Messages de nature sexuelle

« Ça a été jugé par la justice française, il reste la justice européenne, je ne veux pas me substituer à la justice. Je voudrais simplement dire : il n’a pas été condamné pour ne plus exercer sa profession », a nuancé Sonia Mabrouk.

La journaliste est la première figure de la chaîne à prendre publiquement ses distances avec le maintien de Jean-Marc Morandini à l’antenne. Elle a affirmé pouvoir s’exprimer en ces termes car CNews « est la chaîne de la liberté d’expression ».
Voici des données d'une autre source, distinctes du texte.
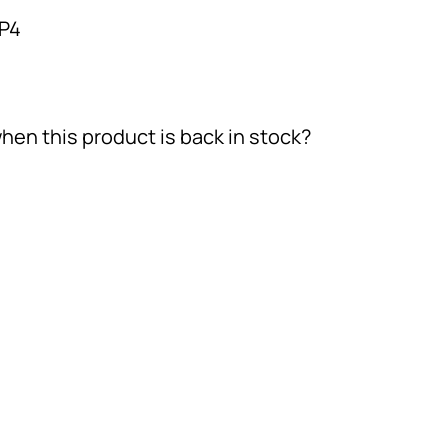
-P4
hen this product is back in stock?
Le 15 janvier, la Cour de cassation a rendu définitive la condamnation du journaliste de 60 ans pour corruption de mineurs pour des messages de nature sexuelle envoyés à trois adolescents entre 2009 et 2016, en n’admettant pas son pourvoi.

Dans la foulée, CNews a annoncé son maintien à l’antenne pour son émission quotidienne, et l’animateur a déclaré qu’il envisageait de saisir la Cour européenne des droits de l’homme. « On assume complètement » cette décision, a déclaré Gérald-Brice Viret, directeur général de Canal+ France. CNews, première chaîne info de France en part d’audience, appartient à ce groupe, qui est dans le giron du milliardaire conservateur Vincent Bolloré.